Lo poco que se sabe de aquel cadáver encaja, a grandes rasgos, con Mari: mujer joven, sin indicios claros de suicidio y sin identificación en aquel momento. La policía ha explicado a la familia que las “características podrían ser similares”, pero aún no hay confirmación oficial. A día de hoy —finales de 2025—, el proceso para abrir la fosa, recuperar restos, analizarlos y compararlos con el ADN de los Sánchez Moya sigue en marcha. Podría cerrar el círculo de la forma más dolorosa, o abrir otro interrogante si el cuerpo no es el de ella. Por ahora, la única certeza es que durante décadas hubo un cuerpo sin nombre en el Pisuerga y una joven sin rastro en Medina… y nadie conectó los puntos a tiempo.
Mientras, España intenta reforzar la respuesta institucional a estos casos. Informes recientes del Centro Nacional de Desaparecidos recuerdan que en Castilla y León hay más de un centenar de desapariciones activas, y que el Ministerio del Interior prepara el II Plan Estratégico en Materia de Personas Desaparecidas para mejorar la coordinación y utilizar nuevas tecnologías en la identificación de restos. Entre los nombres que aparecen como desapariciones históricas sin resolver está el de María Dolores Sánchez Moya, desaparecida en julio de 1990 en Medina del Campo. Que un plan nuevo llegue 35 años tarde no consuela, pero al menos coloca su caso donde siempre debió estar: en la agenda oficial, no solo en la memoria familiar.

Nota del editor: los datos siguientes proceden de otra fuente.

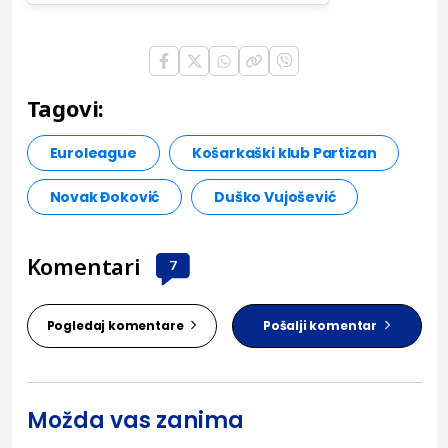
Tagovi:
Euroleague
Košarkaški klub Partizan
Novak Đoković
Duško Vujošević
Komentari
7
Pogledaj komentare
Pošalji komentar
Možda vas zanima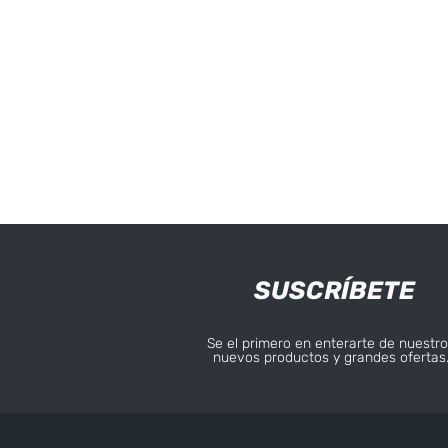
SUSCRÍBETE
Se el primero en enterarte de nuestro
nuevos productos y grandes ofertas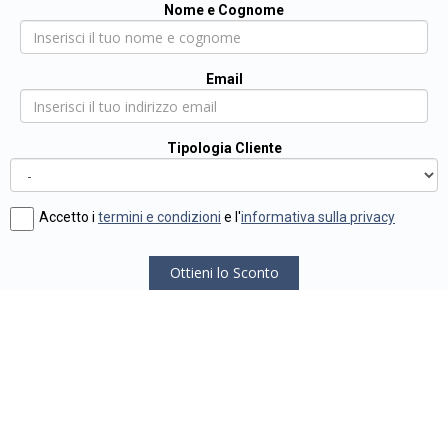
Nome e Cognome
Email
Tipologia Cliente
Accetto i
termini e condizioni
e l'
informativa sulla privacy
Ottieni lo Sconto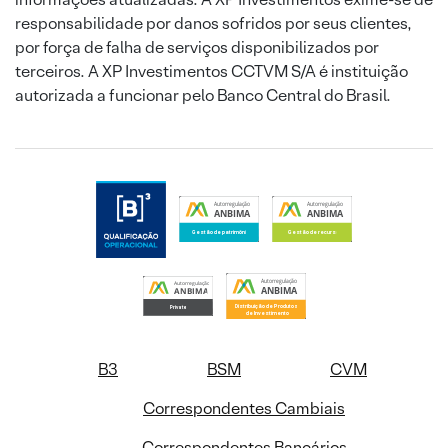
responsabilidade por danos sofridos por seus clientes,
por força de falha de serviços disponibilizados por
terceiros. A XP Investimentos CCTVM S/A é instituição
autorizada a funcionar pelo Banco Central do Brasil.
B3
BSM
CVM
Correspondentes Cambiais
Correspondentes Bancários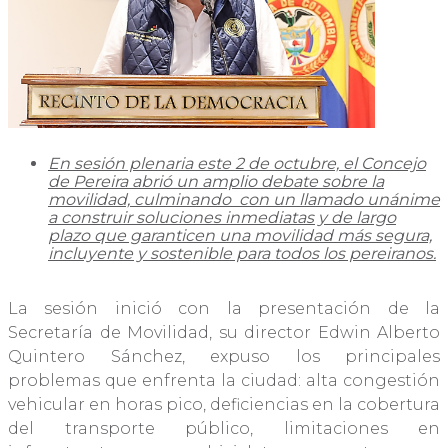
En sesión plenaria este 2 de octubre, el Concejo
de Pereira abrió un amplio debate sobre la
movilidad, culminando con un llamado unánime
a construir soluciones inmediatas y de largo
plazo que garanticen una movilidad más segura,
incluyente y sostenible para todos los pereiranos.
La sesión inició con la presentación de la
Secretaría de Movilidad, su director Edwin Alberto
Quintero Sánchez, expuso los principales
problemas que enfrenta la ciudad: alta congestión
vehicular en horas pico, deficiencias en la cobertura
del transporte público, limitaciones en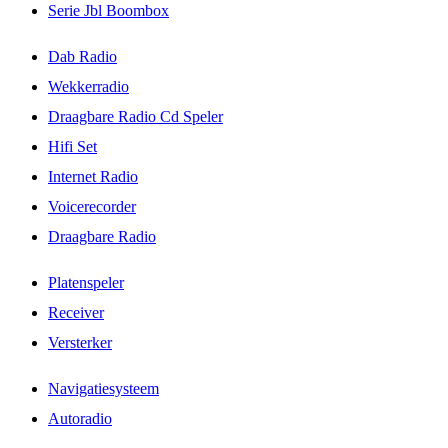
Serie Jbl Boombox
Dab Radio
Wekkerradio
Draagbare Radio Cd Speler
Hifi Set
Internet Radio
Voicerecorder
Draagbare Radio
Platenspeler
Receiver
Versterker
Navigatiesysteem
Autoradio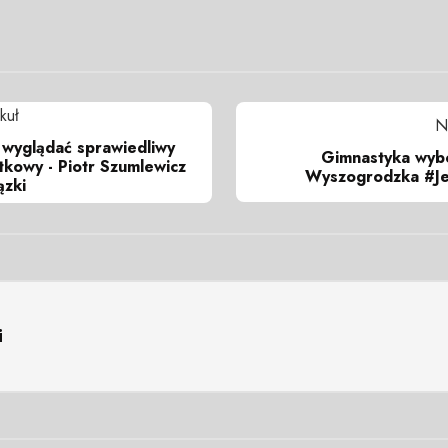
kuł
N
 wyglądać sprawiedliwy
Gimnastyka wybo
kowy - Piotr Szumlewicz
Wyszogrodzka #Je
zki
i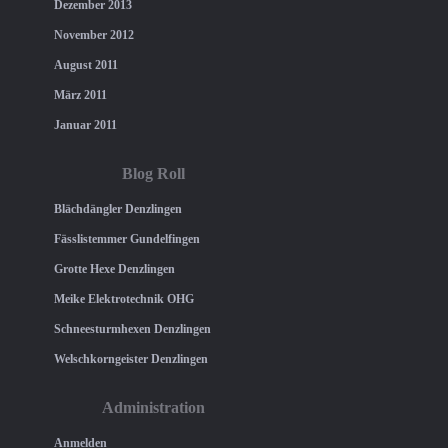
Dezember 2013
November 2012
August 2011
März 2011
Januar 2011
Blog Roll
Blächdängler Denzlingen
Fässlistemmer Gundelfingen
Grotte Hexe Denzlingen
Meike Elektrotechnik OHG
Schneesturmhexen Denzlingen
Welschkorngeister Denzlingen
Administration
Anmelden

Para Jesusa y el resto de los hermanos, la pesadilla tiene dos caras igual de terribles. Si el cadáver del Pisuerga resultara ser Mari, tendrían por fin un lugar donde llevarle flores… al precio de confirmar que lleva muerta desde hace más de tres décadas, quizá víctima de alguien que aún camina libre. Si no lo fuera, seguirían atrapados en ese limbo que describen tantas familias de desaparecidos: no poder hacer duelo, no poder imaginarla viva, no poder firmar su muerte. Lo único claro para ellos es que su hermana no desapareció porque quisiera empezar de cero en otro sitio. “Mari no volvió a casa contra su voluntad”, repite Jesusa cada vez que tiene un micrófono delante.
Hoy, el caso de la desaparición de María Dolores Sánchez Moya en Medina del Campo es algo más que una historia antigua de los 90. Es un espejo incómodo de una época en la que se dejaba pasar el tiempo antes de admitir una denuncia, de un sistema que no cruzó datos entre una joven que nunca llegó a la estación y un cuerpo sin nombre en un río, de una sociedad que tardó décadas en darle el nombre que tenía a lo que ella escribió en sus folios: malos tratos. Hasta que no se abra la fosa, no se estudien los restos y no se diga, por fin, si ese cuerpo es o no el de Mari, la pregunta seguirá flotando entre las calles de La Mota y las aguas del Pisuerga: ¿qué le hicieron a María Dolores Sánchez Moya y quién se benefició de que su silencio durara tanto?